An anonymous surgeon told the The Beijing News that in the past with no clear system, donated organs were often handed out to those with professional connections to the harvesting surgeon. It was also reported that some doctors would favor their acquaintances or even patients who were willing to bribe them.

"Only when the organ allocation is fair, will more people be willing to become donors," Li said.

During the two-year pilot program, an unexpected hindrance to the organ donor enlistment has come from hospitals and clinics, which are reluctant to turn off life-sustaining equipment for fear of litigation from families.

The Beijing News reported a case in a province covered by the pilot program where family members of a brain-dead patient had agreed to donate the person's organs when the president of the hospital opposed removing life support for fear of malpractice litigation.

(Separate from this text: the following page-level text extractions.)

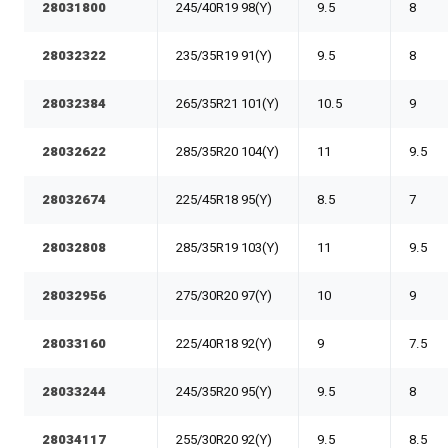
28031800
245/40R19 98(Y)
9.5
8
28032322
235/35R19 91(Y)
9.5
8
28032384
265/35R21 101(Y)
10.5
9
28032622
285/35R20 104(Y)
11
9.5
28032674
225/45R18 95(Y)
8.5
7
28032808
285/35R19 103(Y)
11
9.5
28032956
275/30R20 97(Y)
10
9
28033160
225/40R18 92(Y)
9
7.5
28033244
245/35R20 95(Y)
9.5
8
28034117
255/30R20 92(Y)
9.5
8.5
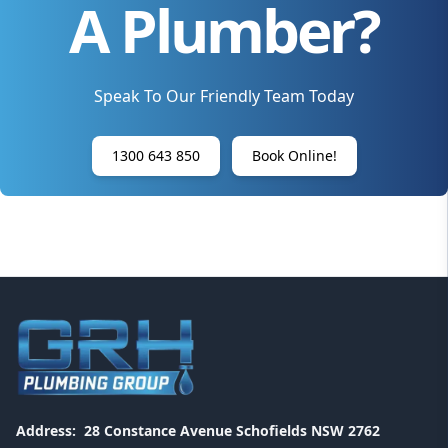
A Plumber?
Speak To Our Friendly Team Today
1300 643 850
Book Online!
Address:
28 Constance Avenue Schofields NSW 2762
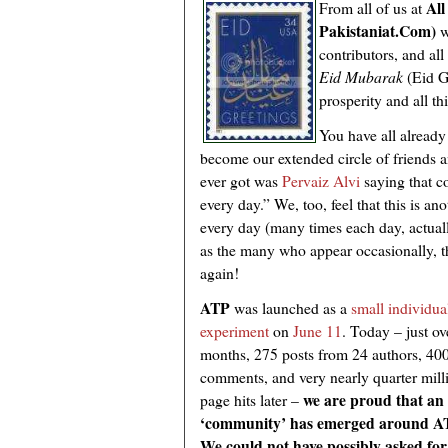
All
From all of us at
Pakistaniat.Com)
w
contributors, and al
Eid Mubarak
(Eid G
prosperity and all t
You have all already
become our extended circle of friends 
ever got was
Pervaiz Alvi
saying that 
every day.” We, too, feel that this is a
every day (many times each day, actual
as the many who appear occasionally, 
again!
ATP
was launched as a
small individua
experiment
on
June 11
. Today – just ov
months, 275 posts from 24 authors, 40
comments, and very nearly quarter mill
we are proud that an
page hits later –
‘community’ has emerged around A
We could not have possibly asked for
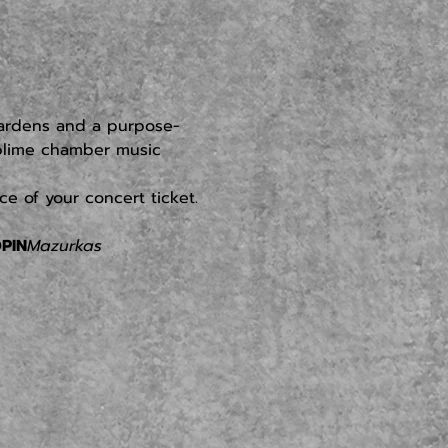
gardens and a purpose-
ublime chamber music 
e of your concert ticket.
PIN
Mazurkas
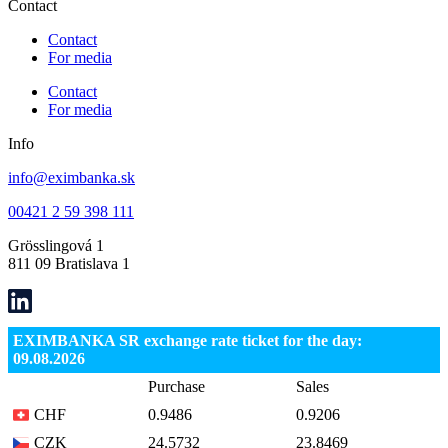
Contact
Contact
For media
Contact
For media
Info
info@eximbanka.sk
00421 2 59 398 111
Grösslingová 1
811 09 Bratislava 1
EXIMBANKA SR exchange rate ticket for the day:
09.08.2026
Purchase
Sales
CHF
0.9486
0.9206
CZK
24.5732
23.8469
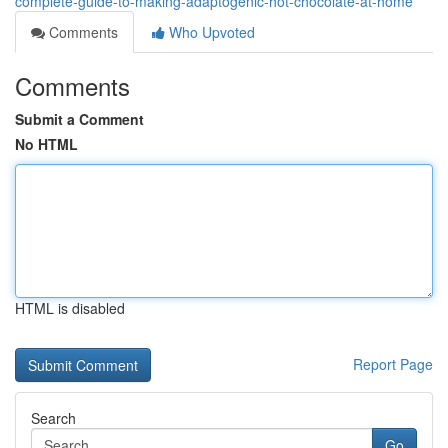
complete-guide-to-making-adaptogenic-hot-chocolate-at-home
Comments
Who Upvoted
Comments
Submit a Comment
No HTML
HTML is disabled
Report Page
Search
Go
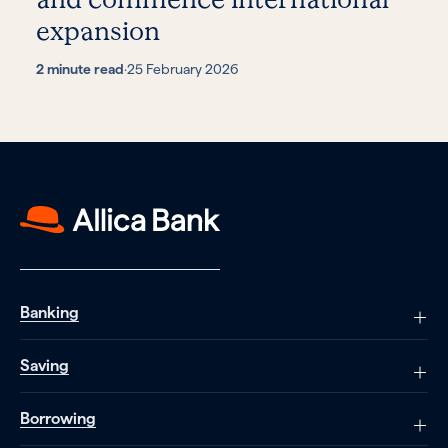
expansion
2 minute read
·
25 February 2026
Banking
Saving
Borrowing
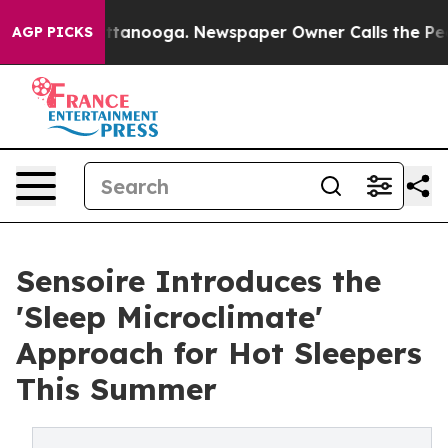
in Chattanooga. Newspaper Owner Calls the People Ab
AGP PICKS
Sensoire Introduces the
'Sleep Microclimate'
Approach for Hot Sleepers
This Summer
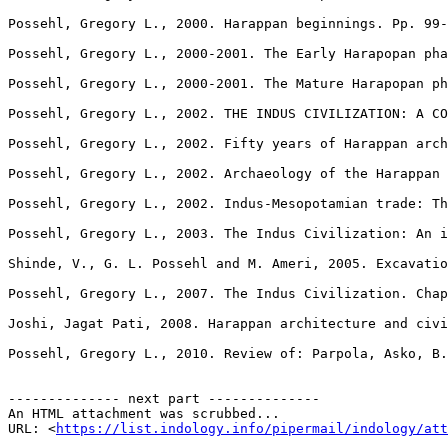
https://list.indology.info/pipermail/indology/at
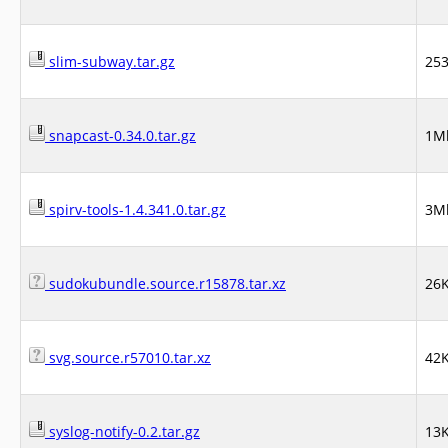
slim-subway.tar.gz
25
snapcast-0.34.0.tar.gz
1M
spirv-tools-1.4.341.0.tar.gz
3M
sudokubundle.source.r15878.tar.xz
26
svg.source.r57010.tar.xz
42
syslog-notify-0.2.tar.gz
13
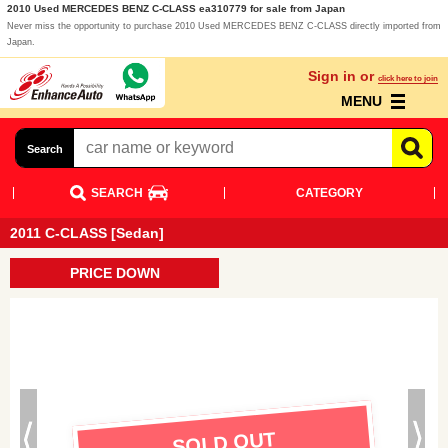
2010 Used MERCEDES BENZ C-CLASS ea310779 for sale from Japan
Never miss the opportunity to purchase 2010 Used MERCEDES BENZ C-CLASS directly imported from
Japan.
Sign in or
click here to join
MENU
Search
SEARCH
CATEGORY
2011 C-CLASS [Sedan]
PRICE DOWN
SOLD OUT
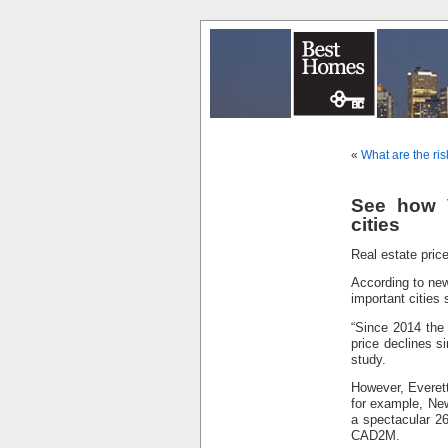
«
What are the ris
See how V
cities
Real estate price
According to new
important cities
“Since 2014 the 
price declines s
study.
However, Everett
for example, Ne
a spectacular 26
CAD2M.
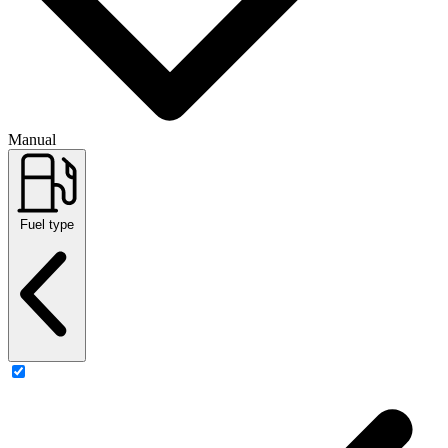
Manual
Fuel type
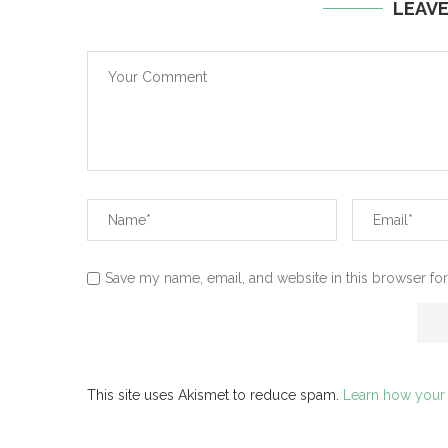
LEAV
Save my name, email, and website in this browser for
This site uses Akismet to reduce spam.
Learn how your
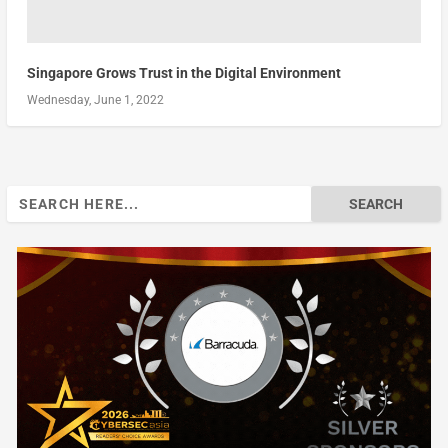
Singapore Grows Trust in the Digital Environment
Wednesday, June 1, 2022
Search
for:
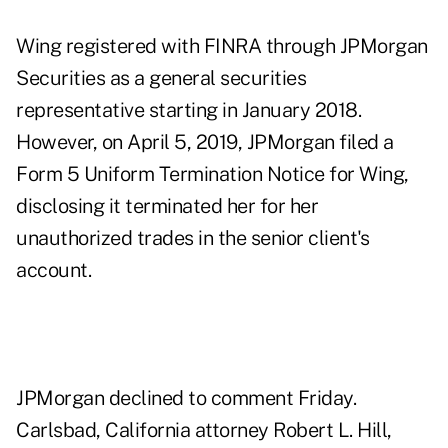
Wing registered with FINRA through JPMorgan
Securities as a general securities
representative starting in January 2018.
However, on April 5, 2019, JPMorgan filed a
Form 5 Uniform Termination Notice for Wing,
disclosing it terminated her for her
unauthorized trades in the senior client's
account.
JPMorgan declined to comment Friday.
Carlsbad, California attorney Robert L. Hill,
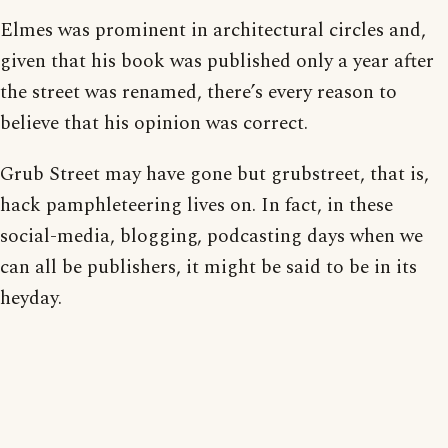
Elmes was prominent in architectural circles and,
given that his book was published only a year after
the street was renamed, there’s every reason to
believe that his opinion was correct.
Grub Street may have gone but grubstreet, that is,
hack pamphleteering lives on. In fact, in these
social-media, blogging, podcasting days when we
can all be publishers, it might be said to be in its
heyday.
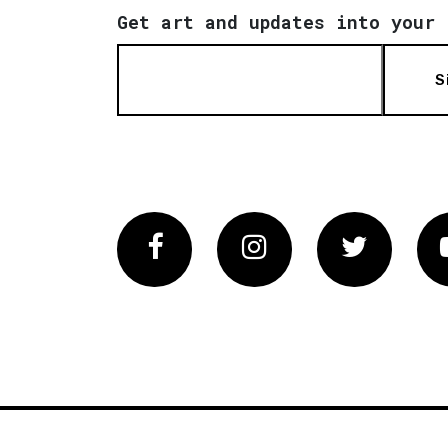
Get art and updates into your 
S
Facebook
Instagram
Twitter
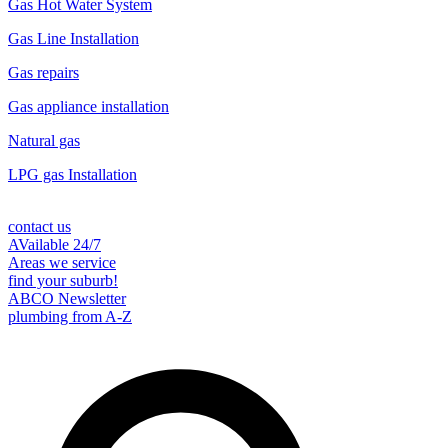
Gas Hot Water System
Gas Line Installation
Gas repairs
Gas appliance installation
Natural gas
LPG gas Installation
contact us
AVailable 24/7
Areas we service
find your suburb!
ABCO Newsletter
plumbing from A-Z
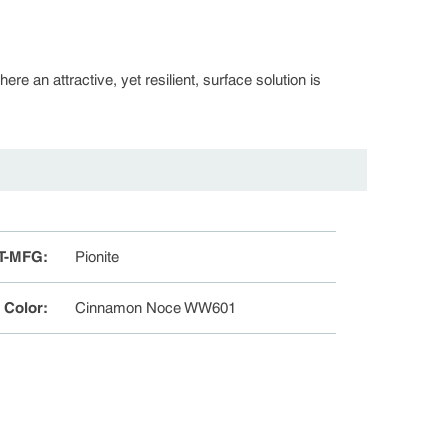
re an attractive, yet resilient, surface solution is
T-MFG
:
Pionite
e Color
:
Cinnamon Noce WW601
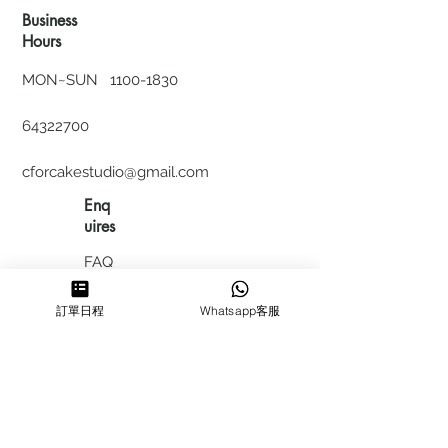
Business
Hours
MON~SUN
1100-1830
64322700
cforcakestudio@gmail.com
Enq
uires
FAQ
HIRING
訂單日程
Whatsapp客服
私隱政
策
​積分計
劃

Eventually, the family had to give up their altruistic act. An anonymous organ donation coordinator who worked on this case blamed the lack of public awareness of organ donation for the hospital's fear.

Hao said that many hospitals don't want to get involved in organ donation at all due to legal risks.

In countries like the Netherlands, education programs enabling teenagers to make an informed decision about organ donation have proved effective in increasing the number of potential donors. In China, such programs have yet to be conducted.

A recent survey conducted by the Red Cross Society of China on 1,000 people in 12 provincial-level regions revealed that 72.4 percent respondents expressed their willingness to become organ donors after knowing that their bodies can save lives. About 70 percent of those who support organ donation were teenagers and young adults.

"It is a surprise for us to know that there are so many people supporting this cause out there," Hao said.